On one occasion, she declared that Lady Ashburton had thrown herself at Carlyle’s feet, but that Carlyle had acted like a man of honor, while Lord Ashburton, knowing all the facts, had passed them over, and had retained his friendship with Carlyle.
Now, when Froude came to write My Relations with Carlyle, there were those who were very eager to furnish him with every sort of gossip. The greatest source of scandal upon which he drew was a woman named Geraldine Jewsbury, a curious neurotic creature, who had seen much of the late Mrs. Carlyle, but who had an almost morbid love of offensive tattle. Froude describes himself as a witness for six years, at Cheyne Row, “of the enactment of a tragedy as stern and real as the story of Oedipus.” According to his own account:
I stood by, consenting to the slow martyrdom of a woman whom I have described as bright and sparkling and tender, and I uttered no word of remonstrance. I saw her involved in a perpetual blizzard, and did nothing to shelter her.

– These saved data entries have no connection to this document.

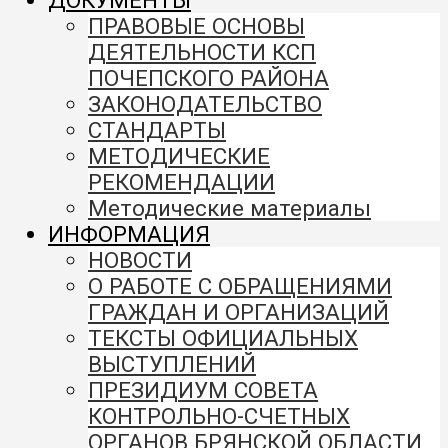
ДОКУМЕНТЫ
ПРАВОВЫЕ ОСНОВЫ
ДЕЯТЕЛЬНОСТИ КСП
ПОЧЕПСКОГО РАЙОНА
ЗАКОНОДАТЕЛЬСТВО
СТАНДАРТЫ
МЕТОДИЧЕСКИЕ
РЕКОМЕНДАЦИИ
Методические материалы
ИНФОРМАЦИЯ
НОВОСТИ
О РАБОТЕ С ОБРАЩЕНИЯМИ
ГРАЖДАН И ОРГАНИЗАЦИЙ
ТЕКСТЫ ОФИЦИАЛЬНЫХ
ВЫСТУПЛЕНИЙ
ПРЕЗИДИУМ СОВЕТА
КОНТРОЛЬНО-СЧЕТНЫХ
ОРГАНОВ БРЯНСКОЙ ОБЛАСТИ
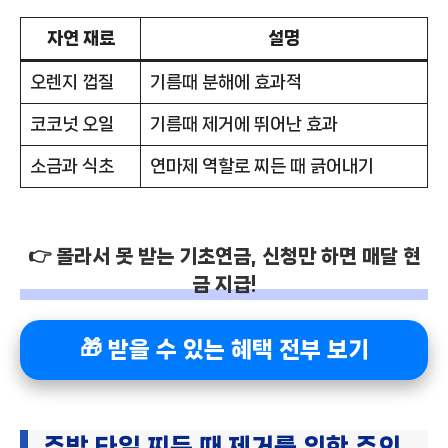
자연 재료
설명
오렌지 껍질
기름때 분해에 효과적
코코넛 오일
기름때 제거에 뛰어난 효과
소금과 식초
연마제 역할로 찌든 때 긁어내기
👉 몰라서 못 받는 기초연금, 신청만 하면 매달 현
금 지급!
🎁 받을 수 있는 혜택 전부 보기
주방 타일 찌든 때 제거를 위한 주의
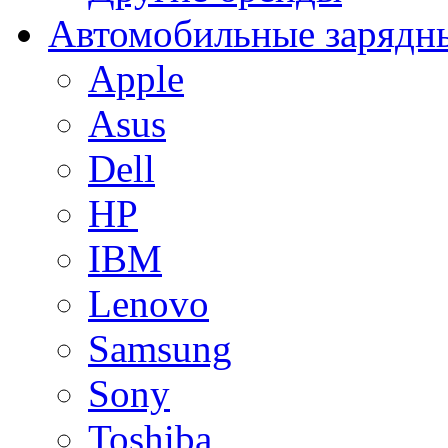
Автомобильные зарядны
Apple
Asus
Dell
HP
IBM
Lenovo
Samsung
Sony
Toshiba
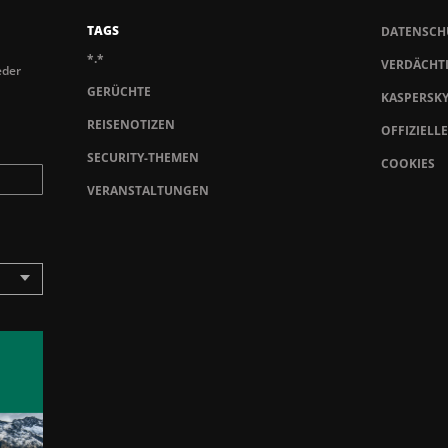
TAGS
DATENSCH
*.*
VERDÄCHTI
eder
GERÜCHTE
KASPERSK
REISENOTIZEN
OFFIZIELL
SECURITY-THEMEN
COOKIES
VERANSTALTUNGEN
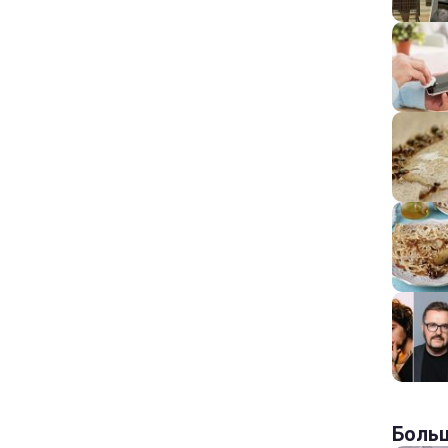
Больш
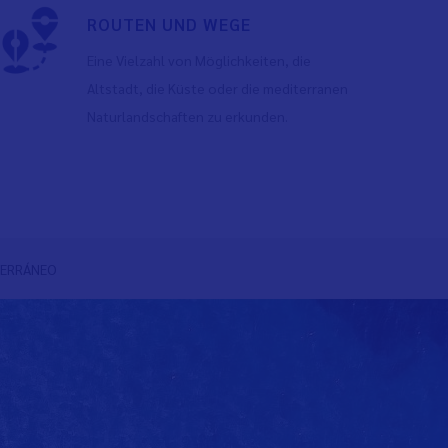
ROUTEN UND WEGE
Eine Vielzahl von Möglichkeiten, die
Altstadt, die Küste oder die mediterranen
Naturlandschaften zu erkunden.
Wei
TERRÁNEO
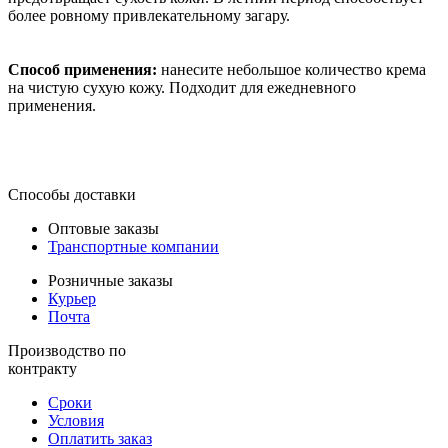
более ровному привлекательному загару.
Способ применения:
нанесите небольшое количество крема
на чистую сухую кожу. Подходит для ежедневного
применения.
Способы доставки
Оптовые заказы
Транспортные компании
Розничные заказы
Курьер
Почта
Производство по
контракту
Сроки
Условия
Оплатить заказ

But it is not upon his own observations that Froude relies for his most sinister evidence against his friend. To him comes Miss Jewsbury with a lengthy tale to tell. It is well to know what Mrs. Carlyle thought of this lady. She wrote:
It is her besetting sin, and her trade of novelist has aggravated it—the desire of feeling and producing violent emotions. ... Geraldine has one besetting weakness; she is never happy unless she has a grande passion on hand.
There were strange manifestations on the part of Miss Jewsbury toward Mrs. Carlyle. At one time, when Mrs. Carlyle had shown some preference for another woman, it led to a wild outburst of what Miss Jewsbury herself called “tiger jealousy.” There are many other instances of violent emotions in her letters to Mrs. Carlyle. They are often highly charged and erotic. It is unusual for a woman of thirty-two to write to a woman friend, who is forty-three years of age, in these words, which Miss Jewsbury used in writing to Mrs. Carlyle:
You are never out of my thoughts one hour together. I think of you much more than if you were my lover. I cannot express my feelings, even to you—vague, undefined yearnings to be yours in some way.
Mrs. Carlyle was accustomed, in private, to speak of Miss Jewsbury as “Miss Gooseberry,” while Carlyle himself said that she was simply “a flimsy tatter of a creature.” But it is on the testimony of this one woman, who was so morbid and excitable, that the most serious accusations against Carlyle rest. She knew that Froude was writing a volume about Mrs. Carlyle, and she rushed to him, eager to furnish any narratives, however strange, improbable, or salacious they might be.